Thank you so much, Glynda! This is tremendously helpful. I just looked at the FDA document and also didn't see any mention. So sent my question to Dr. Bruyette as you suggested. I'll post back w/ any info. Thanks again, you guys are wonderful.

Squirt's Mom
12-01-2011, 03:23 PM
Just in case you were wondering...here is a reply from Dr. Allen to another member about using Trilo and Anipryl at the same time -


I'm glad your Boston's cortisol concentration is under control. Because Vetoryl and Anipryl work by completely different mechanisms it's unlikely that the two drugs together will cause over suppression of adrenal gland function (Addisonian crisis). Furthermore, the Anipryl dose used to treat Cushing's is two to three times higher than the dose used to treat cognitive dysfunction. My advice in this situation is be certain to follow the recommended Vetoryl protocol of re-checks every 3 months and if your Boston shows signs of appetite loss, vomiting or diarrhea stop Vetoryl immediately and contact Dr. Verluys.

Regards,

Tim

Timothy A. Allen, DVM (SAIM)
Technical Services Veterinarian
Dechra Veterinary Products
Toll free: 866.933.2472
Fax: 913.327.0016

http://www.k9cushings.com/forum/showthread.php?t=3438

Squirt was on Anipryl for around 9 months and I don't recall any dietary restrictions at all.

Hugs
Leslie and the gang

CookieJones
12-02-2011, 12:47 PM
Just in case you were wondering...here is a reply from Dr. Allen to another member about using Trilo and Anipryl at the same time -

http://www.k9cushings.com/forum/showthread.php?t=3438

Squirt was on Anipryl for around 9 months and I don't recall any dietary restrictions at all.

Hugs
Leslie and the gang

Good to know, thank you! Just gave first dose this morning, right along w/ the Vetoryl (both liquid compounded), so far so good. Except that Selegiline must taste nasty because she tried to spit it out as she does w/ Clindamycin which is horribly bitter. Vetoryl she doesn't mind.

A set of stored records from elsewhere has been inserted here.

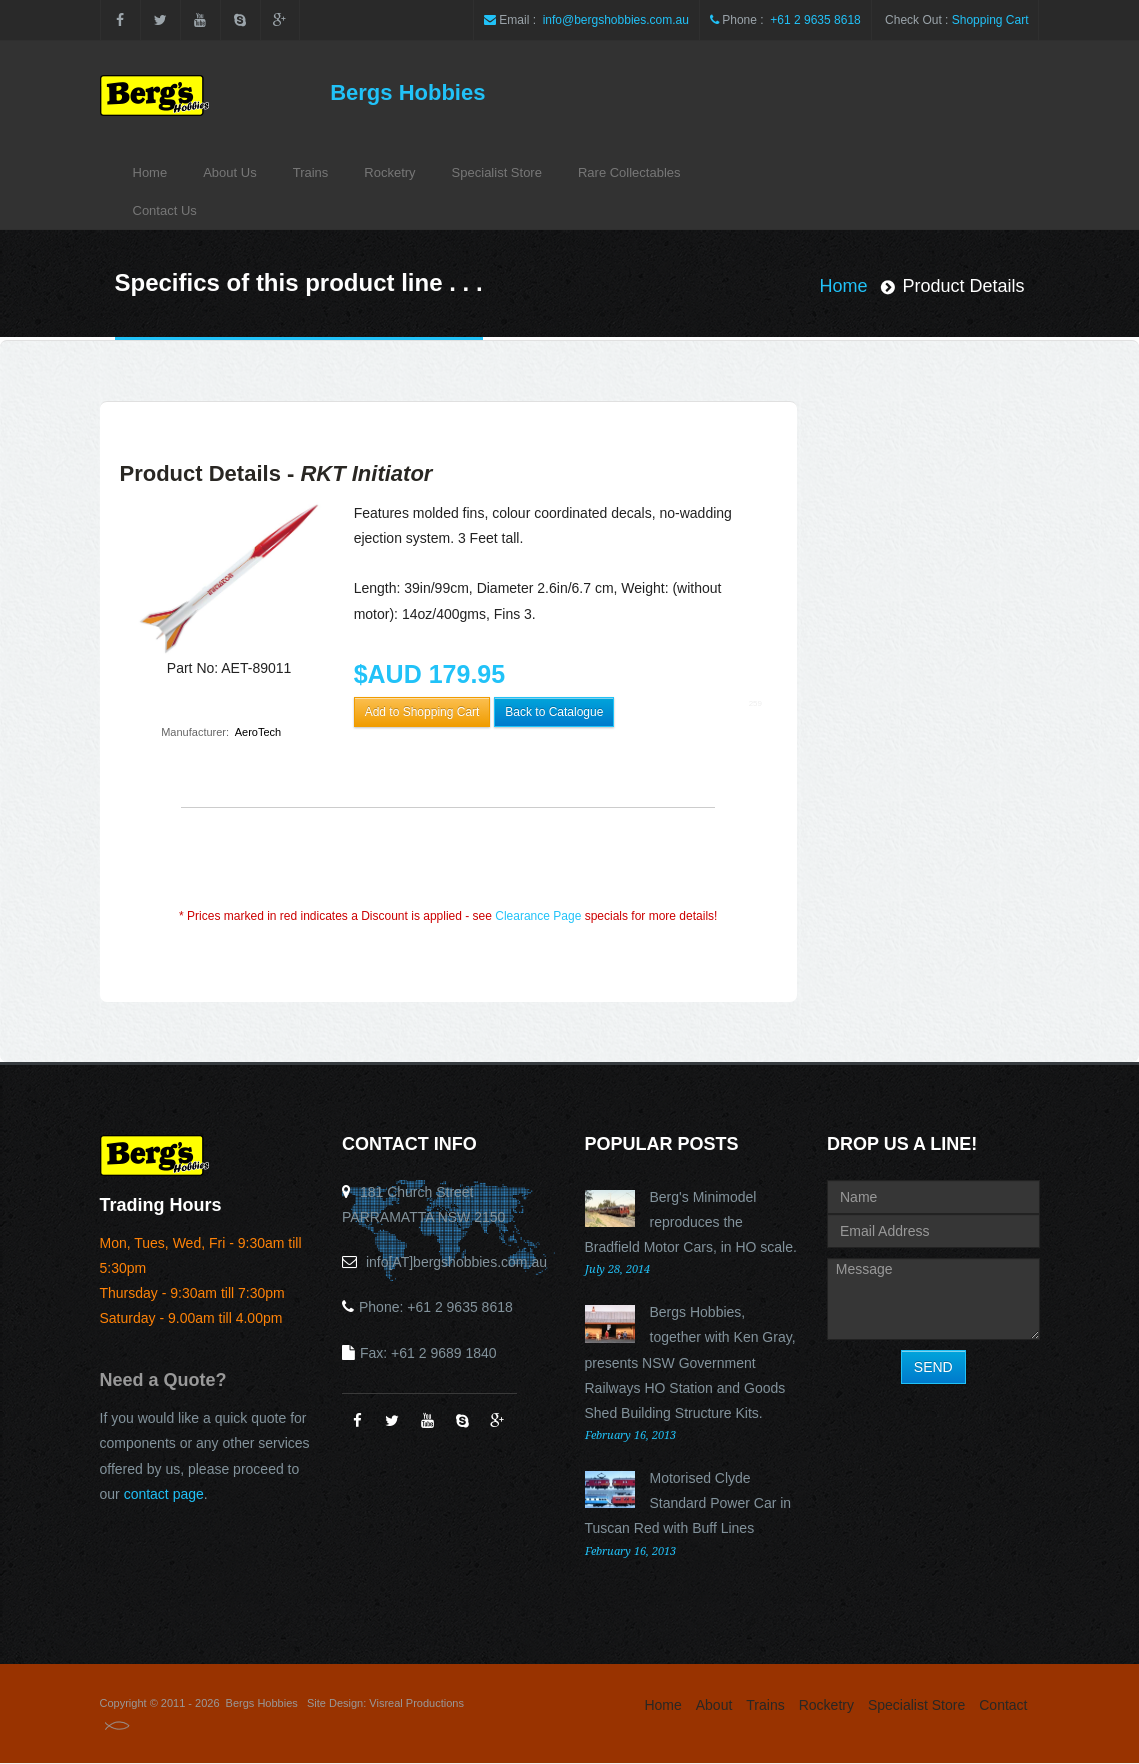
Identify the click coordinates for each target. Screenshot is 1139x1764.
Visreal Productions (416, 1703)
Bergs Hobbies (407, 92)
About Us (229, 172)
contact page (164, 1494)
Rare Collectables (629, 172)
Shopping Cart (990, 20)
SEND (933, 1367)
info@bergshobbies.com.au (614, 20)
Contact (1003, 1705)
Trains (311, 172)
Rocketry (389, 172)
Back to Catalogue (554, 712)
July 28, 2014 (617, 1269)
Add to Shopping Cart (422, 712)
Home (150, 172)
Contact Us (165, 210)
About (714, 1705)
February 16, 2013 (630, 1435)
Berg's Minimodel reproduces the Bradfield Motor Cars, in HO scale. (691, 1222)
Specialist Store (497, 172)
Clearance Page (538, 916)
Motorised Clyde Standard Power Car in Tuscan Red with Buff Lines (688, 1503)
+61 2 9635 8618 (814, 20)
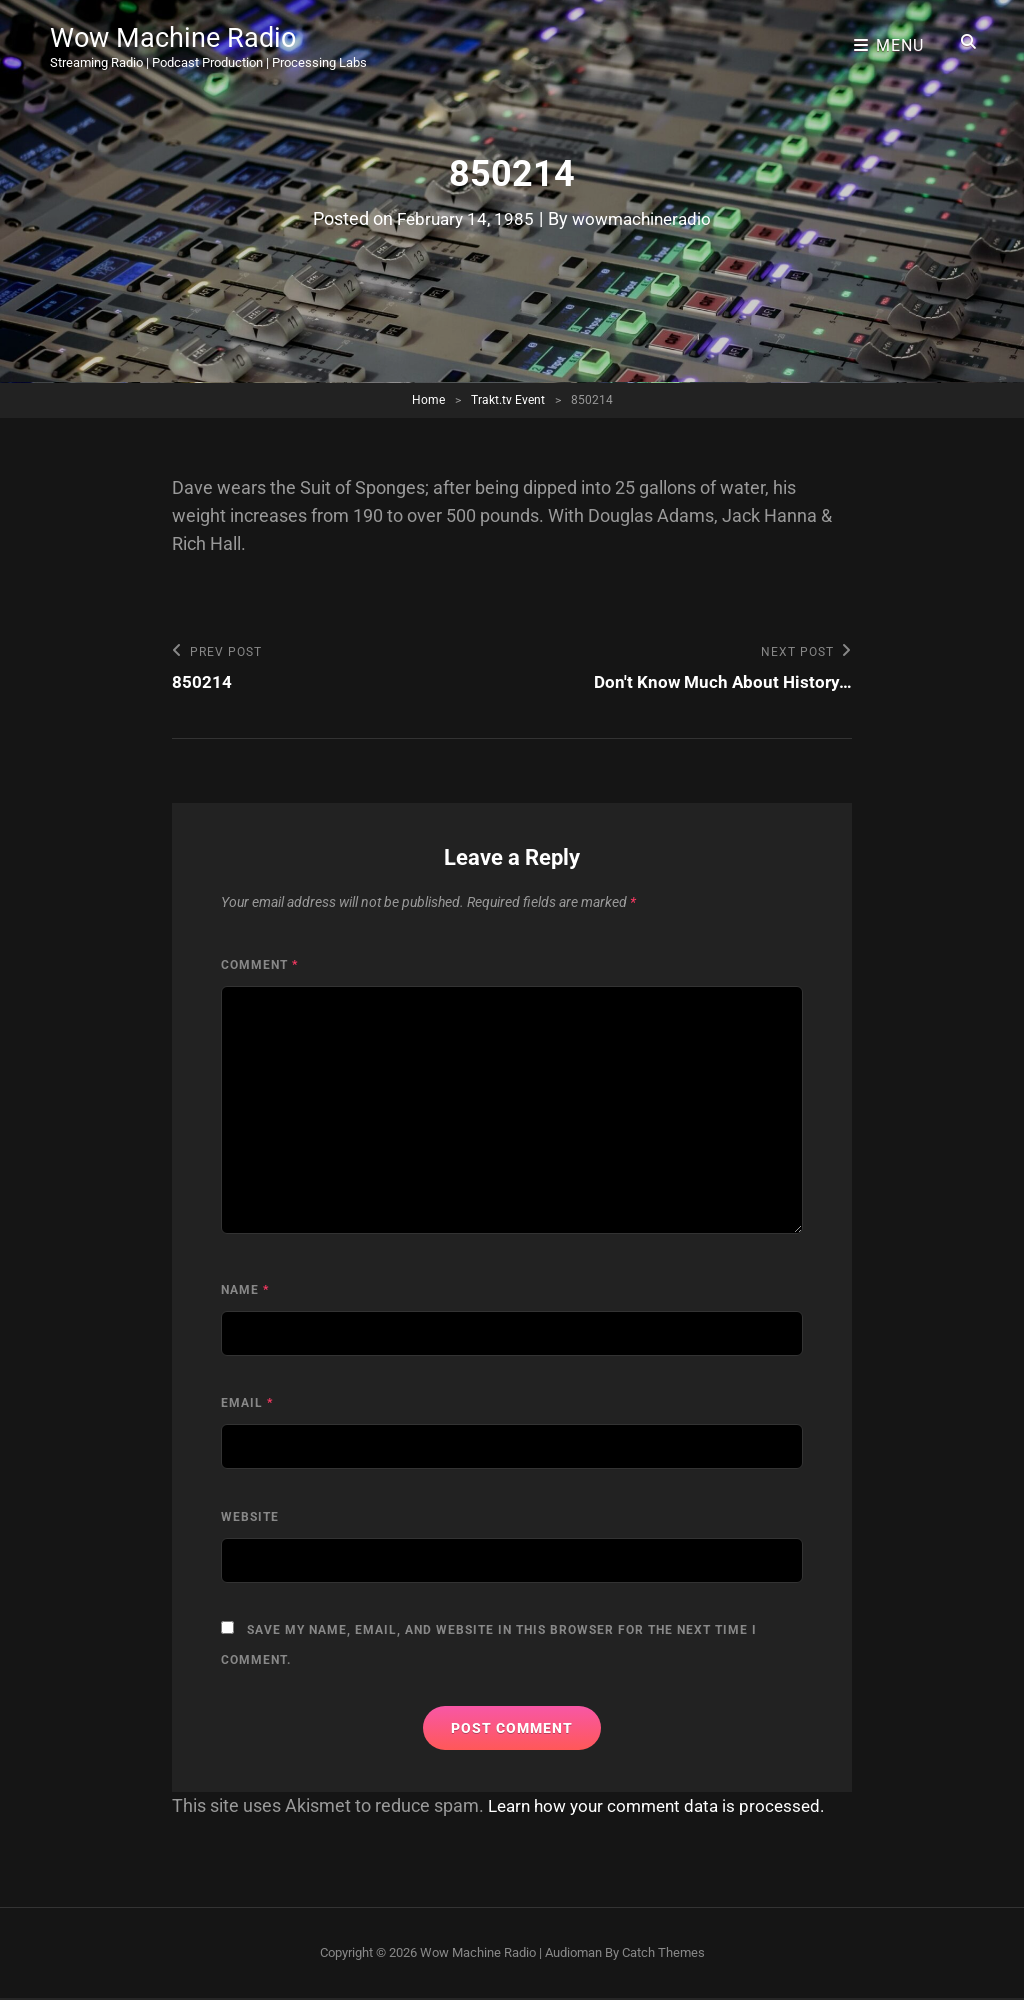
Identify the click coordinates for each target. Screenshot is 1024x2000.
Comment (259, 966)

That reminds me - has anyone ever used the transdermal gel form of this (or any) med on a dog? Apparently it goes on their inner ear flap.
Her vet says transdermal usually doesn't work well on dogs - anyone tried it?

p.s. Still no reply from the Anipryl expert, but did get her vet finally who said pretty much what people here have, that dietary restrictions are likely not necessary for the low dose she's on (5mg).

lulusmom
12-02-2011, 01:07 PM
I've provided a link below to some good information on transdermal delivery of meds in dogs. I think you'll see why it isn't preferrable to oral meds.

http://www.petplace.com/dogs/transdermal-medications-in-dogs/page1.aspx

CookieJones
12-02-2011, 03:49 PM
I've provided a link below to some good information on transdermal delivery of meds in dogs. I think you'll see why it isn't preferrable to oral meds.

http://www.petplace.com/dogs/transdermal-medications-in-dogs/page1.aspx

Yes, that explains it well. Thank you!